Apr 25, 2007 14:51
[Johnny] says:
Disowning the intertron eh?
[Randal] says:
Yea, Man. Between Chuck Norris, and those damn Light Cycle punks whizzing around at 4 in the morning.
I get woken up, can't get back to sleep.
I'm done man. I'm done with it.
[Johnny] says:
I can see why man...
[Randal] says:
Next thing you know, I'm going to have Narc, or Bad Dudes kicking down my door for no reason.
[Johnny] says:
Seriously dood. It's best you get out now... I have Snake on 24 hour sentry duty around here. It's not pretty.
[Randal] says:
Whoa. You arent fucking around.
You didn't give him one of those RPGs did you? Sometimes he just goes off man.
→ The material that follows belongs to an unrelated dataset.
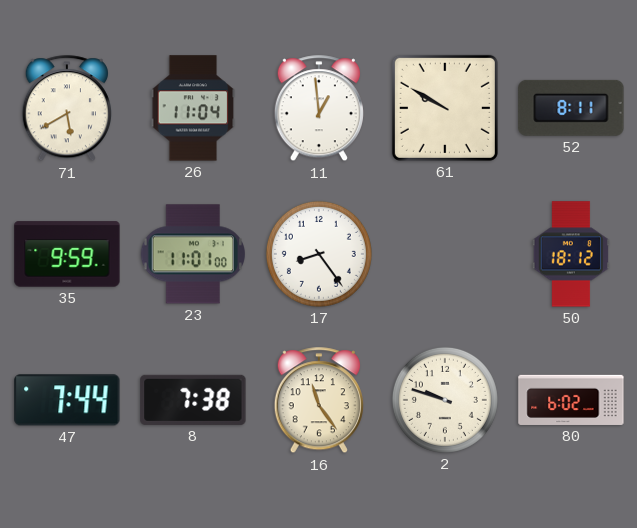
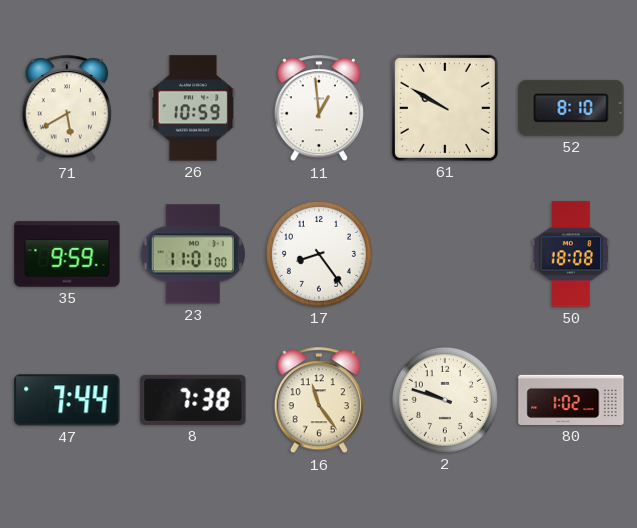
26: 11:04 -> 10:59
52: 8:11 -> 8:10
50: 18:12 -> 18:08
80: 6:02 -> 1:02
I wouldn't want to be around when that shit busts lose.
[Johnny] says:
Oh... He went off. And Utah used to have alot more population in the south.
[Randal] says:
Wow man.
I tried hiring a body guard a while ago...
um, but I hired Yoshi...cause he was like..the shit at the time...
fucker just ate all my food.
[Johnny] says:
That's what he -does- man. He eats.
[Randal] says:
...and shit all over.
You forgot that part.
[Johnny] says:
Eggs huh?
[Randal] says:
Little egg shits just COVERING my place.
[Johnny] says:
Did you cook them? Were they tasty?
[Randal] says:
*shifts eyes* I admit I tried to cook up one...
But that shit is nasty.
wrong wrong wrong.
[Johnny] says:
And what was the lesson learned?
[Randal] says:
Dinosaur shit does not fit into any food groups.
[Johnny] says:
Look man. I'll have Snake put a call in to the Contra dudes.
They'll lock your shit down tight
[Randal] says:
Fuck yes.
I forgot Snake was in the Mullet Militia now.
He's got all those hookups.
[Johnny] says:
Seriously. He just looked at me and said
"You ain't got no problems, J. I'm on the motherfucker. Go back in there, chill Randal out and wait for Contra, who should be comin' directly."
[Randal] says:
Lmao!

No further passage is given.